# Aligator Skin???



## THarvey (Aug 7, 2013)

Had someone ask me about making a pen from Aligator skin.

I never thought about it.

Is the skin too thick?  Can it be cast like snake skins?

I think the skin the individual was referencing is currently part of a purse.

Thanks for your help.


----------



## Harley2001 (Aug 7, 2013)

Yes I have try that and it is way to thick .


----------



## Justturnin (Aug 7, 2013)

May work w/ an Aero.  They have a little more meat left on the blank than a Sierra.


----------



## Randy Simmons (Aug 7, 2013)

Regardless of my opinion of the horrifying methods by which reptile skin is harvested, a sierra vista would be your best bet. 

Unless you can find a credible, sustainable vendor, I wouldn't advise working with it.


----------



## plantman (Aug 7, 2013)

Most gator skins are to thick to cast, you would have to get a very young gator like a newborn to have a thin skin. The belly skin would work, but there isn't  much interesting in that part.  Jim  S


----------



## OKLAHOMAN (Aug 7, 2013)

Robert Snowden used to make pens from Gator skin, he make Jr's and Emperors I think his IAP ID was Snowman56.
Pretty sure he thinned the skins from the underside.


----------



## healeydays (Aug 7, 2013)

Snowman56 definately did alligator.  He's a couple of his pens:

http://www.penturners.org/forum/attachments/f14/1713d1221161737-where-can-you-find-alexspens1.jpg


----------



## PTsideshow (Aug 7, 2013)

I haven't worked with gator, but this is what is used to thin leather it is called a Splitter, this is about 4 1/2" wide



It needs to be screwed to a solid bench. since the pieces I was skiving where under 4" wide I had it clamped down.

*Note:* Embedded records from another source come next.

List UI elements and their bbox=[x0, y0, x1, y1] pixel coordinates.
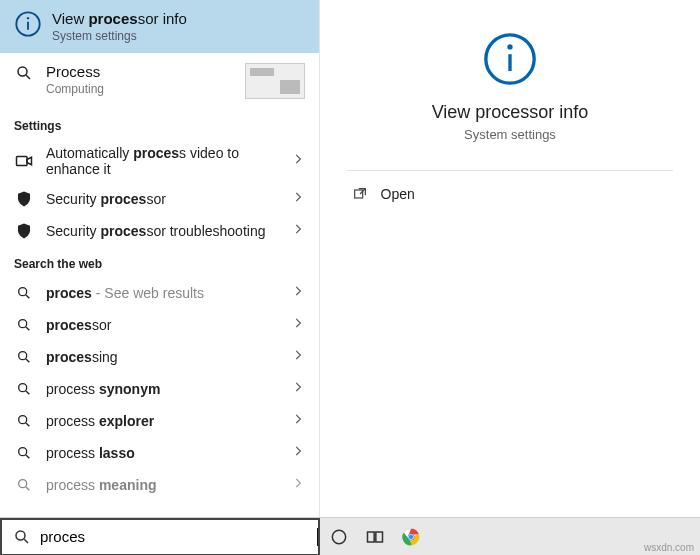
result-process-thumbnail bbox=[245, 63, 305, 99]
open-label: Open bbox=[381, 186, 415, 202]
chevron-right-icon bbox=[291, 222, 305, 240]
shield-icon bbox=[14, 189, 34, 209]
svg-line-11 bbox=[26, 359, 29, 362]
web-item-label: processor bbox=[46, 317, 291, 333]
chevron-right-icon bbox=[291, 152, 305, 170]
web-item[interactable]: processor bbox=[0, 309, 319, 341]
bottom-bar bbox=[0, 517, 700, 555]
settings-item-label: Security processor troubleshooting bbox=[46, 223, 291, 239]
web-item-label: process meaning bbox=[46, 477, 291, 493]
chevron-right-icon bbox=[291, 348, 305, 366]
web-item[interactable]: process lasso bbox=[0, 437, 319, 469]
settings-item-video-enhance[interactable]: Automatically process video to enhance i… bbox=[0, 139, 319, 183]
search-icon bbox=[14, 411, 34, 431]
detail-panel: View processor info System settings Open bbox=[320, 0, 700, 517]
svg-point-14 bbox=[19, 416, 27, 424]
web-item-label: processing bbox=[46, 349, 291, 365]
best-match-text: View processor info System settings bbox=[52, 10, 305, 43]
settings-item-security-processor[interactable]: Security processor bbox=[0, 183, 319, 215]
best-match-title: View processor info bbox=[52, 10, 305, 27]
search-icon bbox=[14, 475, 34, 495]
text-cursor bbox=[317, 528, 318, 546]
search-icon bbox=[14, 443, 34, 463]
open-action[interactable]: Open bbox=[347, 171, 674, 217]
info-icon bbox=[481, 30, 539, 88]
web-item[interactable]: process synonym bbox=[0, 373, 319, 405]
svg-point-6 bbox=[19, 288, 27, 296]
search-box[interactable] bbox=[0, 518, 320, 556]
results-panel: View processor info System settings Proc… bbox=[0, 0, 320, 517]
shield-icon bbox=[14, 221, 34, 241]
settings-list: Automatically process video to enhance i… bbox=[0, 139, 319, 247]
video-icon bbox=[14, 151, 34, 171]
chevron-right-icon bbox=[291, 412, 305, 430]
search-icon bbox=[14, 315, 34, 335]
detail-title: View processor info bbox=[432, 102, 589, 123]
web-list: proces - See web results processor proce… bbox=[0, 277, 319, 501]
svg-point-22 bbox=[507, 44, 512, 49]
chevron-right-icon bbox=[291, 284, 305, 302]
chevron-right-icon bbox=[291, 380, 305, 398]
svg-line-13 bbox=[26, 391, 29, 394]
svg-point-16 bbox=[19, 448, 27, 456]
svg-point-3 bbox=[18, 67, 27, 76]
result-process-subtitle: Computing bbox=[46, 82, 245, 96]
result-process-title: Process bbox=[46, 63, 245, 80]
task-view-icon[interactable] bbox=[364, 526, 386, 548]
svg-line-26 bbox=[24, 539, 28, 543]
web-item-label: process synonym bbox=[46, 381, 291, 397]
search-icon bbox=[14, 379, 34, 399]
web-item[interactable]: process meaning bbox=[0, 469, 319, 501]
search-icon bbox=[14, 283, 34, 303]
svg-point-33 bbox=[409, 534, 413, 538]
web-item-label: process explorer bbox=[46, 413, 291, 429]
svg-line-15 bbox=[26, 423, 29, 426]
result-process-text: Process Computing bbox=[46, 63, 245, 96]
section-header-web: Search the web bbox=[0, 247, 319, 277]
section-header-settings: Settings bbox=[0, 109, 319, 139]
info-icon bbox=[14, 10, 42, 38]
detail-subtitle: System settings bbox=[464, 127, 556, 142]
search-icon bbox=[12, 527, 32, 547]
chevron-right-icon bbox=[291, 476, 305, 494]
settings-item-security-troubleshoot[interactable]: Security processor troubleshooting bbox=[0, 215, 319, 247]
web-item-label: proces - See web results bbox=[46, 285, 291, 301]
chevron-right-icon bbox=[291, 190, 305, 208]
svg-point-10 bbox=[19, 352, 27, 360]
svg-line-17 bbox=[26, 455, 29, 458]
svg-rect-23 bbox=[354, 190, 362, 198]
search-input[interactable] bbox=[40, 528, 316, 545]
chrome-icon[interactable] bbox=[400, 526, 422, 548]
svg-point-25 bbox=[16, 531, 25, 540]
svg-point-12 bbox=[19, 384, 27, 392]
settings-item-label: Automatically process video to enhance i… bbox=[46, 145, 291, 177]
web-item[interactable]: process explorer bbox=[0, 405, 319, 437]
svg-rect-28 bbox=[368, 532, 375, 542]
svg-line-4 bbox=[26, 75, 30, 79]
search-icon bbox=[14, 63, 34, 83]
svg-point-2 bbox=[27, 17, 29, 19]
web-item-label: process lasso bbox=[46, 445, 291, 461]
svg-point-18 bbox=[19, 480, 27, 488]
open-icon bbox=[351, 185, 369, 203]
svg-rect-5 bbox=[17, 157, 28, 166]
web-item[interactable]: proces - See web results bbox=[0, 277, 319, 309]
search-icon bbox=[14, 347, 34, 367]
cortana-icon[interactable] bbox=[328, 526, 350, 548]
svg-point-8 bbox=[19, 320, 27, 328]
svg-rect-29 bbox=[376, 532, 383, 542]
svg-line-19 bbox=[26, 487, 29, 490]
web-item[interactable]: processing bbox=[0, 341, 319, 373]
watermark: wsxdn.com bbox=[644, 542, 694, 553]
chevron-right-icon bbox=[291, 444, 305, 462]
svg-point-27 bbox=[332, 530, 345, 543]
result-process[interactable]: Process Computing bbox=[0, 53, 319, 109]
chevron-right-icon bbox=[291, 316, 305, 334]
best-match-subtitle: System settings bbox=[52, 29, 305, 43]
settings-item-label: Security processor bbox=[46, 191, 291, 207]
best-match-item[interactable]: View processor info System settings bbox=[0, 0, 319, 53]
svg-line-9 bbox=[26, 327, 29, 330]
svg-line-7 bbox=[26, 295, 29, 298]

The blades are extremely sharp!!! Although this one needs to be cleaned and dressed you can see that it still does the job.



As this piece was about 1/8" thick to start



I took it down to about 1/16" or there about's.
The piece needs to be long enough so you have some scrap to start the pull with a good pair of pliers. there is a special tool but that's what channel locks are made for 

It does split leather, but you end up with one piece that has the finished side and rough or hide side. And one piece that has two rough or hide sides. That is called splitting, when you thin a leather piece it is called skiving.

If you have enough leather and a wide belt or disk sander. You can nail the hide to a block of wood with the nails on the 90°sides of the hide you want to thin. WEAR A DUST MASK and have a vac going to suck up the hide fuzz/dust it will smell and get every where.

Tandy Leather Factory - Craftool High-Tech Leather Splitter  They sure have gone up in price since I bought mine
They also have redesigned them too.

They have a hand skiver here at a more reasonable price get a pack of extra blades as leather dulls them fast.
Tandy Leather Factory - Super Skiver
:clown:


----------